Warrior, Courtier, Singer Giulio Cesare Brancaccio and the Performance of Identity in the Late Renaissance

By Richard Wistreich Copyright 2007
    346 Pages
    by Routledge

    346 Pages
    by Routledge

    Giulio Cesare Brancaccio was a Neapolitan nobleman with long practical experience of military life, first in the service of Charles V and later as both soldier and courtier in France and then at the court of Alfonso II d'Este at Ferrara. He was also a virtuoso bass singer whose performances were praised by both Tasso and Guarini - he was even for a while the only male member of the famous Ferrarese court Concerto delle dame, who established a legendary reputation during the 1580s. Richard Wistreich examines Brancaccio's life in detail and from this it becomes possible to consider the mental and social world of a warrior and courtier with musical skills in a broader context.
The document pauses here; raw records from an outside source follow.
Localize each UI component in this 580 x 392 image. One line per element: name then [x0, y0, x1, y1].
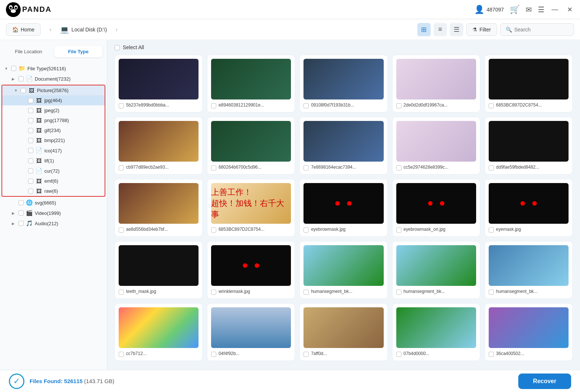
file-checkbox[interactable] [119, 352, 124, 357]
file-checkbox[interactable] [303, 352, 309, 357]
back-button[interactable]: ‹ [45, 24, 55, 35]
tree-checkbox-jpeg[interactable] [28, 108, 33, 113]
file-card[interactable]: 7e8698164ecac7394... [299, 117, 387, 175]
list-view-button[interactable]: ☰ [450, 23, 463, 36]
file-card[interactable]: eyemask.jpg [485, 179, 573, 237]
file-checkbox[interactable] [303, 165, 309, 170]
file-checkbox[interactable] [211, 165, 216, 170]
file-checkbox[interactable] [489, 103, 494, 108]
tree-item-svg[interactable]: 🌐svg(6665) [0, 197, 107, 208]
file-card[interactable]: 7aff0d... [299, 303, 387, 361]
forward-button[interactable]: › [111, 24, 122, 35]
file-card[interactable]: humansegment_bk... [485, 241, 573, 299]
tree-checkbox-svg[interactable] [18, 200, 24, 205]
file-card[interactable]: humansegment_bk... [392, 241, 480, 299]
tree-item-root[interactable]: ▼📁File Type(526116) [0, 63, 107, 74]
file-checkbox[interactable] [489, 352, 494, 357]
file-card[interactable]: ae8d556bd34eb7bf... [115, 179, 203, 237]
file-checkbox[interactable] [489, 290, 494, 295]
file-checkbox[interactable] [396, 227, 401, 233]
tree-checkbox-gif[interactable] [28, 128, 33, 133]
tree-checkbox-png[interactable] [28, 118, 33, 123]
recover-button[interactable]: Recover [518, 374, 571, 389]
file-card[interactable]: eyebrowmask_ori.jpg [392, 179, 480, 237]
file-checkbox[interactable] [303, 290, 309, 295]
file-checkbox[interactable] [119, 290, 124, 295]
tree-checkbox-emf[interactable] [28, 179, 33, 184]
tree-checkbox-raw[interactable] [28, 189, 33, 194]
file-card[interactable]: cc5e2974628e8399c... [392, 117, 480, 175]
tree-item-gif[interactable]: 🖼gif(234) [2, 125, 105, 135]
tree-checkbox-cur[interactable] [28, 168, 33, 173]
minimize-button[interactable]: — [550, 5, 559, 14]
sort-view-button[interactable]: ≡ [434, 23, 447, 36]
tree-item-picture[interactable]: ▼🖼Picture(25876) [2, 85, 105, 95]
tree-checkbox-jpg[interactable] [28, 98, 33, 103]
tree-item-png[interactable]: 🖼png(17788) [2, 115, 105, 125]
file-checkbox[interactable] [396, 165, 401, 170]
file-card[interactable]: humansegment_bk... [299, 241, 387, 299]
tree-item-jpg[interactable]: 🖼jpg(464) [2, 95, 105, 105]
file-card[interactable]: eyebrowmask.jpg [299, 179, 387, 237]
file-checkbox[interactable] [303, 103, 309, 108]
tab-file-location[interactable]: File Location [4, 46, 53, 57]
file-checkbox[interactable] [119, 165, 124, 170]
menu-icon[interactable]: ☰ [538, 5, 545, 14]
tree-item-cur[interactable]: 📄cur(72) [2, 166, 105, 176]
file-card[interactable]: e894603812129901e... [207, 55, 295, 112]
file-checkbox[interactable] [396, 290, 401, 295]
file-card[interactable]: 07b4d0000... [392, 303, 480, 361]
file-checkbox[interactable] [489, 227, 494, 233]
file-card[interactable]: cc7b712... [115, 303, 203, 361]
file-card[interactable]: 6853BC897D2C8754... [485, 55, 573, 112]
file-card[interactable]: 36ca400502... [485, 303, 573, 361]
email-icon[interactable]: ✉ [526, 5, 532, 14]
tree-item-video[interactable]: ▶🎬Video(1999) [0, 208, 107, 218]
file-card[interactable]: dd9fae59fbded8482... [485, 117, 573, 175]
file-checkbox[interactable] [303, 227, 309, 233]
tree-item-jpeg[interactable]: 🖼jpeg(2) [2, 105, 105, 115]
tree-item-document[interactable]: ▶📄Document(7232) [0, 74, 107, 84]
file-card[interactable]: wrinklemask.jpg [207, 241, 295, 299]
home-button[interactable]: 🏠 Home [6, 23, 41, 36]
file-card[interactable]: 680264b6700c5d96... [207, 117, 295, 175]
file-card[interactable]: cb977d89ecb2ae93... [115, 117, 203, 175]
tab-file-type[interactable]: File Type [54, 46, 103, 57]
tree-checkbox-video[interactable] [18, 210, 24, 216]
file-checkbox[interactable] [396, 352, 401, 357]
tree-item-bmp[interactable]: 🖼bmp(221) [2, 135, 105, 145]
tree-checkbox-document[interactable] [18, 76, 24, 81]
file-checkbox[interactable] [211, 227, 216, 233]
file-checkbox[interactable] [211, 103, 216, 108]
tree-checkbox-bmp[interactable] [28, 138, 33, 143]
tree-checkbox-tif[interactable] [28, 158, 33, 163]
select-all-checkbox[interactable] [115, 45, 120, 50]
tree-checkbox-audio[interactable] [18, 221, 24, 226]
tree-item-audio[interactable]: ▶🎵Audio(212) [0, 218, 107, 229]
file-checkbox[interactable] [396, 103, 401, 108]
tree-item-raw[interactable]: 🖼raw(6) [2, 186, 105, 196]
tree-item-emf[interactable]: 🖼emf(6) [2, 176, 105, 186]
file-checkbox[interactable] [211, 290, 216, 295]
file-checkbox[interactable] [211, 352, 216, 357]
file-card[interactable]: 上善工作！超快！加钱！右千大事6853BC897D2C8754... [207, 179, 295, 237]
tree-item-tif[interactable]: 🖼tif(1) [2, 156, 105, 166]
file-card[interactable]: 09108f0d7f193b31b... [299, 55, 387, 112]
tree-checkbox-root[interactable] [11, 66, 16, 71]
file-card[interactable]: teeth_mask.jpg [115, 241, 203, 299]
file-card[interactable]: 2de0d2d0df19967ca... [392, 55, 480, 112]
grid-view-button[interactable]: ⊞ [417, 23, 431, 36]
filter-button[interactable]: ⚗ Filter [466, 23, 497, 36]
tree-checkbox-picture[interactable] [21, 88, 26, 93]
file-checkbox[interactable] [489, 165, 494, 170]
file-card[interactable]: 04f4f92b... [207, 303, 295, 361]
file-card[interactable]: 5b237e899bd0bbba... [115, 55, 203, 112]
search-box[interactable]: 🔍 [500, 23, 574, 36]
search-input[interactable] [514, 27, 566, 33]
cart-icon[interactable]: 🛒 [510, 5, 520, 14]
file-checkbox[interactable] [119, 227, 124, 233]
close-button[interactable]: ✕ [565, 5, 574, 14]
file-checkbox[interactable] [119, 103, 124, 108]
tree-item-ico[interactable]: 📄ico(417) [2, 145, 105, 156]
tree-checkbox-ico[interactable] [28, 148, 33, 153]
A wide-ranging study of bass singing in sixteenth- and early seventeenth-century Italy provides a contextual basis from which to consider Brancaccio's reputation as a performer. Wistreich illustrates the use of music in the process of 'self-fashioning' and the role of performance of all kinds in the construction of male noble identity within court culture, including the nature and currency of honour, chivalric virtù and sixteenth-century notions of gender and virility in relation to musical performance. This fascinating examination of Brancaccio's social world significantly expands our understanding of noble culture in both France and Italy during the sixteenth century, and the place of music-making within it.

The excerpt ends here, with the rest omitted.